Neck pillow purchasers are hanging their heads in defeat and discomfort this month. For the second time in four years, Brookstone has filed for bankruptcy.
The retailer’s demise is a major blow for underprepared travelers and bored spouses in malls and airports across America. For years, Brookstone was a reliable source of last-minute sleep masks and rows of massage chairs. While its airport storefronts offered valuable in-flight comforts for travelers, the true strength of Brookstone was in its mall locations, which offered massage chairs to distract bored mall-goers and displayed frivolous but enticing luxurious to broke people.
In other words, it was peak consumer capitalism.
Brookstone dealt in expensive, redundant novelty items that were fun to hold or feel or sit in for a few minutes as you contemplated the ever-so-slight convenience it might bring to your life. Motion-sensing garbage pails. Husband pillows with cup holders. A two-in-one end table/dog crate. To justify extravagant price tags, they marketed their products as smarter and sleeker, even when they were neither.
And in a bit of cruel capitalistic irony, Brookstone was undone by its smarter, sleeker rivals. People no longer require physical stores to find stupid gadgets they don’t need. Malls are dying, offering experiences ahead of products, and Brookstone is another name on the list of chains struggling in the online shopping era. Amazon and other online retailers have filled the gap, exploiting their egregiously abused workforce to capitalize on consumers’ lack of desire to interact with other living, breathing human beings.
Physical interaction with novelty widgets was Brookstone’s primary appeal. Its employees would zip remote controlled helicopters into mall walkways, hovering over you, inviting you in to imagine the possibilities. What greater thrill could a wayward mall shopper experience than sitting in a $700 massage chair, closing their eyes and imagining it in their own living room?

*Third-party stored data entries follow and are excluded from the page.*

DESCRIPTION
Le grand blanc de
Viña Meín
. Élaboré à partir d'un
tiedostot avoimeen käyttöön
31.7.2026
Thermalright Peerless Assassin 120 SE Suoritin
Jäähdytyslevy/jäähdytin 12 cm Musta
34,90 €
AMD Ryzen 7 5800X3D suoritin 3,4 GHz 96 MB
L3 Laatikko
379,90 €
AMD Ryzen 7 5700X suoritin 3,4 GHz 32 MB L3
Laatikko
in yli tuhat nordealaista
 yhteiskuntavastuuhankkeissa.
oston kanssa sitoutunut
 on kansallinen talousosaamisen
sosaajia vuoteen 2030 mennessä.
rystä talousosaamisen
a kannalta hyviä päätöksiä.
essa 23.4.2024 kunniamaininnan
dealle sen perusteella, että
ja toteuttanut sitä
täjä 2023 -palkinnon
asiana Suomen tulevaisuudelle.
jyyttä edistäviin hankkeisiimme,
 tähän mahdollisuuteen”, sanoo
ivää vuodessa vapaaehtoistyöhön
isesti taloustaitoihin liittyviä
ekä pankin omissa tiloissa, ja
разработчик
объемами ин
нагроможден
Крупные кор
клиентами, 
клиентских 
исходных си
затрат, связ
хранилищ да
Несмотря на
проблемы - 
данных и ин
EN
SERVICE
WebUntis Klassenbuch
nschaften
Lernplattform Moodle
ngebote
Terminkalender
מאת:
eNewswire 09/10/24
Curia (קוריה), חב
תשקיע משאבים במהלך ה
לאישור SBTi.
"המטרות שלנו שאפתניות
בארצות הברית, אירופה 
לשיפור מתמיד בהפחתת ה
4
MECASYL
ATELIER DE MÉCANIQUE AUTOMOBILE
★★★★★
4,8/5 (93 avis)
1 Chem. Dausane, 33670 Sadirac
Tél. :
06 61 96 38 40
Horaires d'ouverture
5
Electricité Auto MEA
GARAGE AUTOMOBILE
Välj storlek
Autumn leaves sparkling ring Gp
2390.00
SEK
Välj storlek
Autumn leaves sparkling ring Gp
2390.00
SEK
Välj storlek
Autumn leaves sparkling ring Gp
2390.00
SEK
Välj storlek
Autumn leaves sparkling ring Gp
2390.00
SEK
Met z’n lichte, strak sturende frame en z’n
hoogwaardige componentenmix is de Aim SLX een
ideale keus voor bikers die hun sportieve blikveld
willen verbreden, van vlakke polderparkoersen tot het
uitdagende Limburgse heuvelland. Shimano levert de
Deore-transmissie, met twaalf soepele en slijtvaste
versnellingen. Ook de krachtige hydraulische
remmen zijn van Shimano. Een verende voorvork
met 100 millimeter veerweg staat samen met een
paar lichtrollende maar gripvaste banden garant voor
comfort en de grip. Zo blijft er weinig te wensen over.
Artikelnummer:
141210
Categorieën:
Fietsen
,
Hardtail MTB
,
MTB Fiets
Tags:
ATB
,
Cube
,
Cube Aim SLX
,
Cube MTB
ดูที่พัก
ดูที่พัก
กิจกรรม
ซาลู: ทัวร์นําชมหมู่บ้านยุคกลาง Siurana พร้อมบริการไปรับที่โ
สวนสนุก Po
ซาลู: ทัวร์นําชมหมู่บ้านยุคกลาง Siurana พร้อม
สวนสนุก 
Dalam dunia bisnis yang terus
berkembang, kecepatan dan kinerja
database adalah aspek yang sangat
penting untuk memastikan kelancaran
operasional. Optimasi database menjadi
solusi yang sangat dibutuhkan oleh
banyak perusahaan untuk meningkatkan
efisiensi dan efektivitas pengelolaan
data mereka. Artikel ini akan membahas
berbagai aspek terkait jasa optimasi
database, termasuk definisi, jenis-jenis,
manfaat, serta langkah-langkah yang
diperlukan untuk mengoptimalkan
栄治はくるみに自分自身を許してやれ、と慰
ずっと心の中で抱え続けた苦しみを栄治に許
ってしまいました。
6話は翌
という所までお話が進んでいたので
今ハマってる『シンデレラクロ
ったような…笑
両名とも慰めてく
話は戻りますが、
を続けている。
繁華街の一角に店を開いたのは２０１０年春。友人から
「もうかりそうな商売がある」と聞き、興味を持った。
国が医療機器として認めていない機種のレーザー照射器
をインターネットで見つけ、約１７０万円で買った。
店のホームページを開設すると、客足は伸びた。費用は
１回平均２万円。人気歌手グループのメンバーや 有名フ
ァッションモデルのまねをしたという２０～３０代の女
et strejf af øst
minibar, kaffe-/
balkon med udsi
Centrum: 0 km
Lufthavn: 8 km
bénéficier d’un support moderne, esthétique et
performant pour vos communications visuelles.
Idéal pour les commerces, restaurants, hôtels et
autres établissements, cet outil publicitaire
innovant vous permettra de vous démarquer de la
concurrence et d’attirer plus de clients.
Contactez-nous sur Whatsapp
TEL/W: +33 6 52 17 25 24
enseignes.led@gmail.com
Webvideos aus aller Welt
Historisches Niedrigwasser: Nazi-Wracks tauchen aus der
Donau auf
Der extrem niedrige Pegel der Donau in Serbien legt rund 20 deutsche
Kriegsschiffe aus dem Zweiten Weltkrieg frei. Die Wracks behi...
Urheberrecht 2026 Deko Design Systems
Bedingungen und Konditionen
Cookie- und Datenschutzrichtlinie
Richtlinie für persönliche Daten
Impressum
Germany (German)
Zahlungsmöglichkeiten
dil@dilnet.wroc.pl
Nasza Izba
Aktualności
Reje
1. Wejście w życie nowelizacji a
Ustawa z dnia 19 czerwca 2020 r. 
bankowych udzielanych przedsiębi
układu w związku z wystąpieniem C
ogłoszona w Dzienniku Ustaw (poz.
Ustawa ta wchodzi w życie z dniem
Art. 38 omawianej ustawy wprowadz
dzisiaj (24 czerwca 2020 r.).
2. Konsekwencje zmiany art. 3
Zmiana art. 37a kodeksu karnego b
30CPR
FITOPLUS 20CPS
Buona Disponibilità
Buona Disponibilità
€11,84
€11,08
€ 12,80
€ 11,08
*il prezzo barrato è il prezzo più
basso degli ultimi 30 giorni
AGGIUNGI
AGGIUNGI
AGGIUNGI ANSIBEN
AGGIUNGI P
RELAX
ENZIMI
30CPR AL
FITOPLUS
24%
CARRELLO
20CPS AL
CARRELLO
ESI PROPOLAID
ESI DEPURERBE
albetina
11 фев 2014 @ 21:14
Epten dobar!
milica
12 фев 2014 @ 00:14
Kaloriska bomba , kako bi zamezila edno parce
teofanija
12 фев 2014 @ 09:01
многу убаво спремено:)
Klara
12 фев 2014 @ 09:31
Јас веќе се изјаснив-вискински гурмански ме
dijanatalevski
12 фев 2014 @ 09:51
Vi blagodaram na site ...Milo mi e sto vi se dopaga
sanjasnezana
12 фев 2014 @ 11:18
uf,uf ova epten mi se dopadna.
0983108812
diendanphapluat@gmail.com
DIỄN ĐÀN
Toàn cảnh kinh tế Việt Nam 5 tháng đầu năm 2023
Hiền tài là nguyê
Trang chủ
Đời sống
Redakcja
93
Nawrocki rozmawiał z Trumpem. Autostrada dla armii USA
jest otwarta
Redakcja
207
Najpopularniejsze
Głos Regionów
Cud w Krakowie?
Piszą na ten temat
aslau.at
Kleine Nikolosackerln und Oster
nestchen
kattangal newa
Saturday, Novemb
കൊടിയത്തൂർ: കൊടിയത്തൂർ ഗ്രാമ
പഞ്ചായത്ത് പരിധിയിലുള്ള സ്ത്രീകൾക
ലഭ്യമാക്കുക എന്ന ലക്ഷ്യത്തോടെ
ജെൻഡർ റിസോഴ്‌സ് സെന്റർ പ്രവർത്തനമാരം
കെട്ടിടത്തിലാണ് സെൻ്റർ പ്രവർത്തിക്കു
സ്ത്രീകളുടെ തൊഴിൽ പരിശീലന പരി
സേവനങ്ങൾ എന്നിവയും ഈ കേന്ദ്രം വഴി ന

And was there ever a feeling so sweet as gripping one of their thousands of microbead pillows, feeling the tiny foam balls press up against smooth nylon in your hands? It’s no wonder Brookstone marketed them as “fun.”
But that IRL consumer spectacle is all over now that Brookstone will close all of its remaining mall stores. Its airport locations will remain open as the company attempts to find a buyer, but will serve as hollow representations of a consumer era gone by. Excuse me as pour one out from my Guzzle Buddy Wine Glass and weep into my Nap Heated Massage Pillow.